BT: Katie Melua, im Song „Leaving the Mountain“ geht es um die Vergänglichkeit emotionaler Momente, die neben all der Euphorie auch immer mit einem Schmerz einhergehen. Ist ein Song der Versuch, ein bestimmtes Erlebnis zu konservieren?

Katie Melua: Auf jeden Fall! Ich habe überlegt, was ich mit meinen Songs transportieren möchte – denn sie können alles sein, jegliche emotionale Form annehmen. Diese spezielle Erinnerung, um die es in diesem Song geht, bedeutet mir wirklich sehr viel. Zum einen die magische Natur, die uns umgab, dann die innige Beziehung zu meinem Vater, diese gemeinsame Zeit in den Bergen und vieles mehr. Das alles kam zusammen und ergab einen ganz besonderen Cocktail in jenem Moment. Lieder sind wie Zeitmaschinen, wie Geister vergangener Empfindungen, die immer wiederkehren. Als gäbe es eine Kathedrale aus Musik, in der besondere Erlebnisse für immer lebendig bleiben.

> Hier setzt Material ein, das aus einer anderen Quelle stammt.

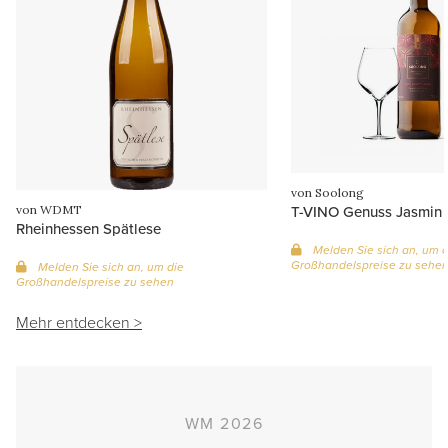
von Soolong
T-VINO Genuss Jasmin
von WDMT
Rheinhessen Spätlese
Melden Sie sich an, um d
Großhandelspreise zu sehe
Melden Sie sich an, um die
Großhandelspreise zu sehen
Mehr entdecken >
WM 2026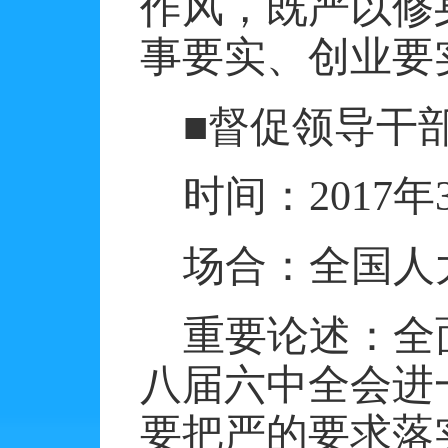
作风，既严以修
事要实、创业要
■督促领导干
时间：
2017
年
场合：全国人
重要论述：全
八届六中全会进
要把严的要求落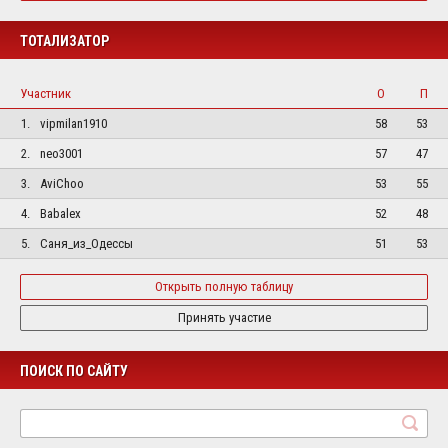
ТОТАЛИЗАТОР
Участник
О
П
1.
vipmilan1910
58
53
2.
neo3001
57
47
3.
AviChoo
53
55
4.
Babalex
52
48
5.
Саня_из_Одессы
51
53
Открыть полную таблицу
Принять участие
ПОИСК ПО САЙТУ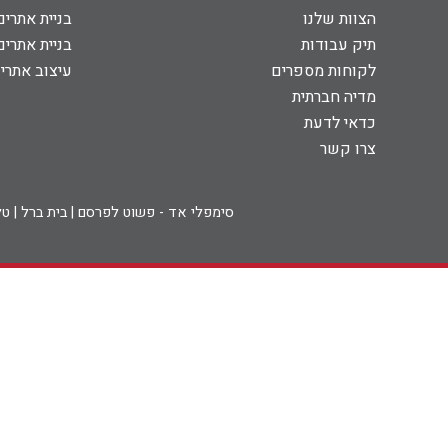
הצוות שלנו
בניית אתרים
תיק עבודות
בניית אתרי
צרו קשר
לקוחות מספרים
עיצוב אתרי
מדיה חברתית
כדאי לדעת
צרו קשר
סימפלי אד - פשוט לפרסם | בית ברל | טל: 09-7931011 | פקס: 09-7996703 | דוא"ל: info@simplyad.co.il כל הזכויות שמורות לחברת סימפלי א.א.א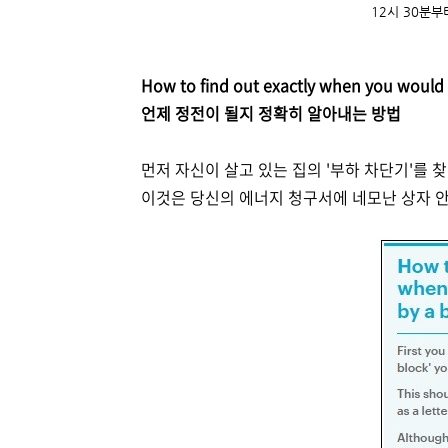
12시 30분부
How to find out exactly when you would 
언제 정전이 될지 정확히 알아내는 방법
먼저 자신이 살고 있는 집의 '부하 차단기'를 찾
이것은 당신의 에너지 청구서에 네모난 상자 안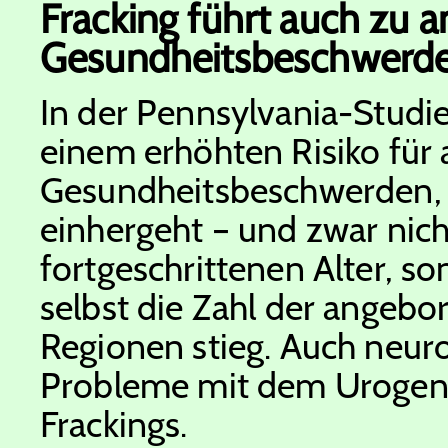
Fracking führt auch zu 
Gesundheitsbeschwerd
In der Pennsylvania-Studie
einem erhöhten Risiko für a
Gesundheitsbeschwerden, w
einhergeht – und zwar nic
fortgeschrittenen Alter, s
selbst die Zahl der angebo
Regionen stieg. Auch neur
Probleme mit dem Urogenit
Frackings.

BT: Hinter Ihnen liegt eine emotional turbulente Zeit – kürzlich zerbrach Ihre Ehe mit dem Motorradrennfahrer James Toseland. Wie kommt es, dass Ihr neues Album ganz schlicht „Album No. 8“ heißt?

Melua: Eine gescheiterte Beziehung bringt natürlich Komplikationen und emotionale Wellen mit sich. Aber sowohl als Mensch als auch in meiner Arbeit war es mir wichtig, diesen Abschnitt mit Würde und Ehre zu meistern. Wir sind schließlich erwachsen und es geht auch um die Erkenntnis, dass eine Liebesbeziehung enden kann. Ich wollte mit meiner Musik einen ruhigen Blick auf die aufwühlende Zeit werfen, aus einer neutralen Perspektive heraus – ohne mich und meine Emotionen in den Vordergrund zu stellen. Mit einem spezifischeren Titel hätte ich bereits einiges vom Inhalt vorweggenommen. Das wollte ich nicht. Es ist mein achtes Album und soll für sich selbst stehen. Es soll auf das erste Album verweisen und trotzdem deutlich machen, wo ich heute musikalisch stehe.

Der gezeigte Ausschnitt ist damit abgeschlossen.